Comey earned high scores across the board and in key areas such as trustworthiness, integrity, leadership, and judgment, according to the results.
The data stands in stark contrast to President Donald Trump's claim in May that Comey had lost the confidence of his subordinates at the FBI.
After firing Comey, Trump repeatedly painted him as incompetent, calling him a "showboat," a "grandstander," and "a real nut job." He also said the FBI was "in turmoil" under Comey's leadership.
Then White House deputy press secretary Sarah Sanders similarly offered a bleak assessment of the FBI under Comey's leadership. During his tenure at the helm of the agency, Sanders said, Comey had committed "atrocities." She also told reporters the day after Comey was fired that she had heard from "countless" FBI agents who had expressed misgivings about the FBI director. She did not elaborate on the statement when reporters pressed her on it.
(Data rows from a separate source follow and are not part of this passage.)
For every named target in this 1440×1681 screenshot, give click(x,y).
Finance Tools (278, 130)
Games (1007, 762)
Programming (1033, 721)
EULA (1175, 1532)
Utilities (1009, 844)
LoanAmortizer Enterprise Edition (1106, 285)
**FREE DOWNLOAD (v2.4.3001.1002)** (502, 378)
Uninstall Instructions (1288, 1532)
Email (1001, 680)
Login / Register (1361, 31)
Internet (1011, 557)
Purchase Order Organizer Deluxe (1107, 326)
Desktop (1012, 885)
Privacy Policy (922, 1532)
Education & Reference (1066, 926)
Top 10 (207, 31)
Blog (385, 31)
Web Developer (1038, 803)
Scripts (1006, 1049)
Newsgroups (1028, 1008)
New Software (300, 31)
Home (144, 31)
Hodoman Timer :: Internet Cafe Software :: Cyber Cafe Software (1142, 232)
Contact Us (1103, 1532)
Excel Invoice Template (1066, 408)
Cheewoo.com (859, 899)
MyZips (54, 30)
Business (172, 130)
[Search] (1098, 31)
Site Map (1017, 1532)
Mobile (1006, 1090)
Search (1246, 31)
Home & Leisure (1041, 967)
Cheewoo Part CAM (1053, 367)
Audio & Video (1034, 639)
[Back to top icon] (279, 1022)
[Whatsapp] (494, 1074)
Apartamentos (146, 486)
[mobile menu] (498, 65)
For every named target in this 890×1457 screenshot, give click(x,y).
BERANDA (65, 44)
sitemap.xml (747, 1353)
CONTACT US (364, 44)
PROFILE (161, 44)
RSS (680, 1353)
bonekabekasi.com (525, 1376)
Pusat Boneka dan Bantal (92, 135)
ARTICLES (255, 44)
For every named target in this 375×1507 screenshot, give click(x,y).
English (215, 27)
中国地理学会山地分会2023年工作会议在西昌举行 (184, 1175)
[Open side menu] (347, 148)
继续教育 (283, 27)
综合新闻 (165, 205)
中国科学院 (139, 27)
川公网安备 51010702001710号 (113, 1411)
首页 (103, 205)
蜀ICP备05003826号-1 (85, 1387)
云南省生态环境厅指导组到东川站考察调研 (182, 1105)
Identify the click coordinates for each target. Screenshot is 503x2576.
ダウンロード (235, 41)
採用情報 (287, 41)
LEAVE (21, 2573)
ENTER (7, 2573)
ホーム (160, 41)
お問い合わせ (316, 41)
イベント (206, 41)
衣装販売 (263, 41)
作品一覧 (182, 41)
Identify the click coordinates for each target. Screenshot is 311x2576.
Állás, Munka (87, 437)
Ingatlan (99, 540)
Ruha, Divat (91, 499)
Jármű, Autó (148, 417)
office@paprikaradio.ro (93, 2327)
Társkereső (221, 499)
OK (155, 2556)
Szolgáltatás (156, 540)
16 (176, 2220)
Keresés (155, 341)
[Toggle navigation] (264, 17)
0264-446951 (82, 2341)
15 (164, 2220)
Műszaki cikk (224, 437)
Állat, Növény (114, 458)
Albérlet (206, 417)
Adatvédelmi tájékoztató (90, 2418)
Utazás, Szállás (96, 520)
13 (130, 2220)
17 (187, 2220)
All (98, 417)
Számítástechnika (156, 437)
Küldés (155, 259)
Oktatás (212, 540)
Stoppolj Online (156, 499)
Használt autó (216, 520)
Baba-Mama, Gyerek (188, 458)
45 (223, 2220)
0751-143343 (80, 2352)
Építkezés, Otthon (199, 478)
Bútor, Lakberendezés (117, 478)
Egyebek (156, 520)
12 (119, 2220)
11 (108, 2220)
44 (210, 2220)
Comey was spearheading the FBI's counterintelligence investigation into whether the Trump campaign colluded with Moscow in 2016, and many speculated that Trump had fired Comey to shut down the investigation.
The FBI's survey asked employees to grade Comey on a scale of 1 to 5 in various areas, and any score above 3.81 was considered a success.
Pool/Andrew Harrer via Getty Images
Respondents gave him an average of 4.47 when asked if they had "trust and confidence in this person as a leader," a 4.60 when asked whether Comey "provides the reasoning and rationale behind decisions and actions," and a 4.79 for his "calm demeanor in stressful situations."
The survey results represent a clear departure from Trump's characterization of Comey's leadership and the FBI's confidence in him. Comey pushed back on Trump's assessment as well during his testimony before the Senate Intelligence Committee in June, one month after he was fired.
He accused the president of lying, telling the committee the administration chose to "defame me and more importantly the FBI by saying that the organization was in disarray, that it was poorly led, that the workforce had lost confidence in its leader."
"Those were lies, plain and simple," Comey said. The FBI is now under the leadership of Christopher Wray, whom Trump nominated shortly after he fired Comey.